2000’li Yıllarda Gerçekleşen Devrimler
Prof. Dr. Tarhan, 2000 sonrası tıp alanında iki büyük dönüşüm yaşandığını belirtmektedir. Bunlardan ilki genetik alanındaki devrim olup, artık insanların genetik haritası çıkarılabilmekte ve böylece kişiye özel ilaçlar geliştirilebilmektedir. İkincisi ise 2018 itibariyle hız kazanan nörobilim devrimidir. Bu gelişmeler sayesinde, insanların DNA’sı analiz edilerek, ilaçların metabolizma hızı ve uygunluğu belirlenebiliyor. Batı ülkelerinde, özellikle epilepsi tedavisinde genetik testler ve analizler, tedavi başarısı açısından büyük önem taşımaktadır. Hekimler, bu gelişmelerle birlikte, hastanın genetik yapısına uygun ilaçlar vererek, yan etkileri en aza indirmeyi amaçlamaktadır.

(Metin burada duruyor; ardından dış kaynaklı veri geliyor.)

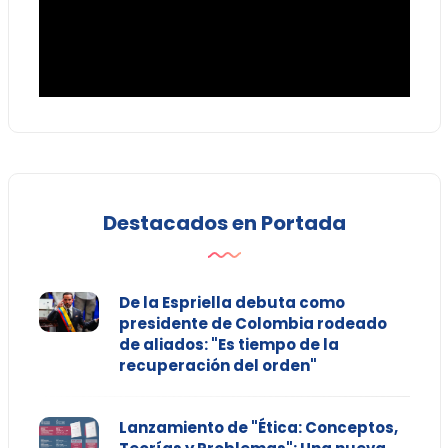
Destacados en Portada
De la Espriella debuta como
presidente de Colombia rodeado
de aliados: "Es tiempo de la
recuperación del orden"
Lanzamiento de "Ética: Conceptos,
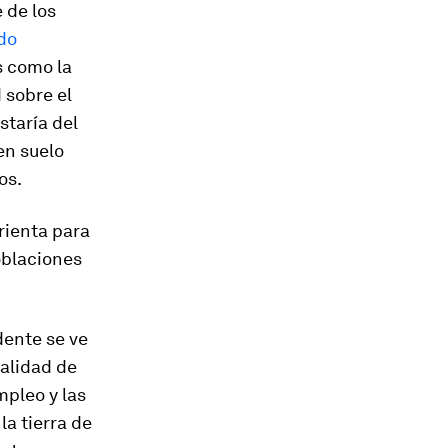
 de los
odo
s como la
 sobre el
staría del
en suelo
os.
rienta para
oblaciones
dente se ve
alidad de
mpleo y las
a tierra de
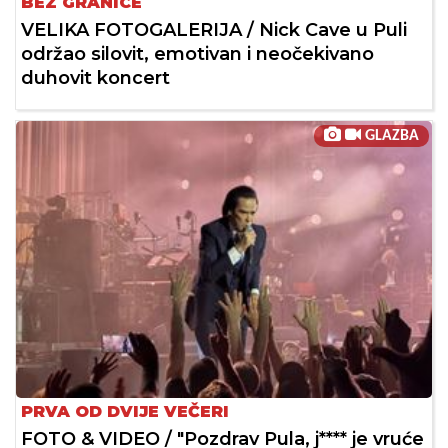
BEZ GRANICE
VELIKA FOTOGALERIJA / Nick Cave u Puli
održao silovit, emotivan i neočekivano
duhovit koncert
GLAZBA
PRVA OD DVIJE VEČERI
FOTO & VIDEO / "Pozdrav Pula, j**** je vruće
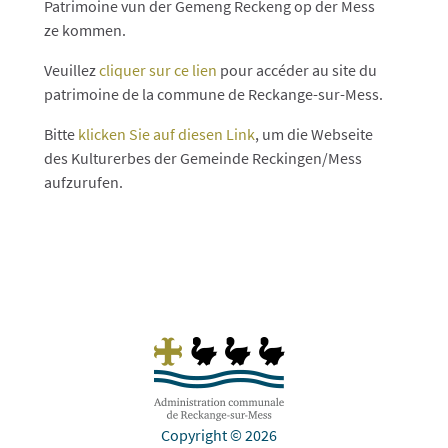
Patrimoine vun der Gemeng Reckeng op der Mess
ze kommen.
Veuillez
cliquer sur ce lien
pour accéder au site du
patrimoine de la commune de Reckange-sur-Mess.
Bitte
klicken Sie auf diesen Link
, um die Webseite
des Kulturerbes der Gemeinde Reckingen/Mess
aufzurufen.
Copyright © 2026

Maksimum ve Kişiye Özel Tedavi Yaklaşımları
Hastalık başlangıcında minimum tedavi yeterli değilse, en uygun ve kişiye özel tedavi devreye alınmalıdır. Prof. Tarhan, bunun için hastanın DNA’sına göre ilaç seçimi ve uygulamasının bilimsel olarak desteklendiğine dikkat çekerek, “6 ay boyunca ilaç kullanmasına rağmen iyileşme sağlanmadıysa, artık kişiye özel tedavi devreye alınır” diyor. Bu sayede, bilinçli hastanın yurtdışına gitme ihtiyacı büyük ölçüde azaltılmış ve Türkiye’de sağlık alanında önemli bir çığır açılmıştır. Bu gelişmeler, sağlık sistemimizin kişiselleştirilmiş tedaviye uyumunu hızlandırmıştır.

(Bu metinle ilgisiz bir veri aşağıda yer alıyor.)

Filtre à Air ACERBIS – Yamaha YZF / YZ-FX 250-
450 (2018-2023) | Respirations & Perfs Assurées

Psikiyatrik Hastalarda Anlayış ve Biyolojik Kanıtlar
Prof. Dr. Tarhan, psikiyatrik hastalıkların en büyük zorluluğunun hastaların tam anlamıyla anlaşılmaması olduğunu vurgular. Hastalar, yaşadıkları acıları anlatmakta güçlük çekerken, klinik ve biyolojik verilerle beyin fonksiyonları detaylı şekilde incelenir. Beyinde yaşanan savaşlar, enerji akışındaki bozukluklar ve serotonin-dopamin seviyelerindeki azalmalar gibi biyolojik göstergeler, hastaların durumunu ortaya koyar. Bu sayede, hastanın tedaviye inanması ve beynin kimyasal tepkilerinin harekete geçmesi sağlanır. Ayrıca, hastalara, “Nosebo etkisi” adı verilen, hastalıklarına inanıp semptomlar gösterme durumu da dikkat edilmesi gereken önemli bir noktadır. Bu nedenle, hastanın beyin fonksiyonlarının ve psikiyatrik durumunun kapsamlı değerlendirilmesi, kişiye özel tedavi planlarının önemli bir parçasıdır.

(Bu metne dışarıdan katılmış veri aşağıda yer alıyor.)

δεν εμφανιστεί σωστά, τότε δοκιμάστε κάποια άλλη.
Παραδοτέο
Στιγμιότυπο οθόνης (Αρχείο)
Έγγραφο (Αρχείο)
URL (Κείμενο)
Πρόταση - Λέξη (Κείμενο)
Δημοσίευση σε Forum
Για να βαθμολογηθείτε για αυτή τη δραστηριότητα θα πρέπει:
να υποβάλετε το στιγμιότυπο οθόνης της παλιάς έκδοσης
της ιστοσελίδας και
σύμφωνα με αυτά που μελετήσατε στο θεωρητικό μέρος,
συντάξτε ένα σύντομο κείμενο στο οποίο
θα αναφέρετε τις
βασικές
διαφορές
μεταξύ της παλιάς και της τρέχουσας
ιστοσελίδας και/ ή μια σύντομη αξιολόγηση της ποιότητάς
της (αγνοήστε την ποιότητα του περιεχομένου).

Yapay Zekâ ve Derin Öğrenme ile Tıbbi Hataların Azaltılması
Prof. Dr. Nevzat Tarhan, yapay zekanın tıbbi hataları minimize etmede kritik bir rol oynayacağını vurgular. Bilgi ve verilerin büyük veri setleriyle analiz edilmesi sayesinde, hekimlerin karar verme süreçleri desteklenir ve hata oranları önemli ölçüde düşürülür. Özellikle radyoloji alanında, yapay zekanın kullanımıyla, kaçırılan detayların tespit edilmesi ve doğru teşhis konulması mümkün hale gelir. Üsküdar Üniversitesi’nin geliştirdiği yapay zekâ ve derin öğrenme tabanlı MR cihazı, uzmanların gözünden kaçan noktaları ön tanı aşamasında tespit ederek, tanı ve tedavide büyük kolaylık sağlar. Bu gelişmeler, sağlık sektöründe teknolojik dönüşümün en somut örnekleri olarak karşımıza çıkmaktadır.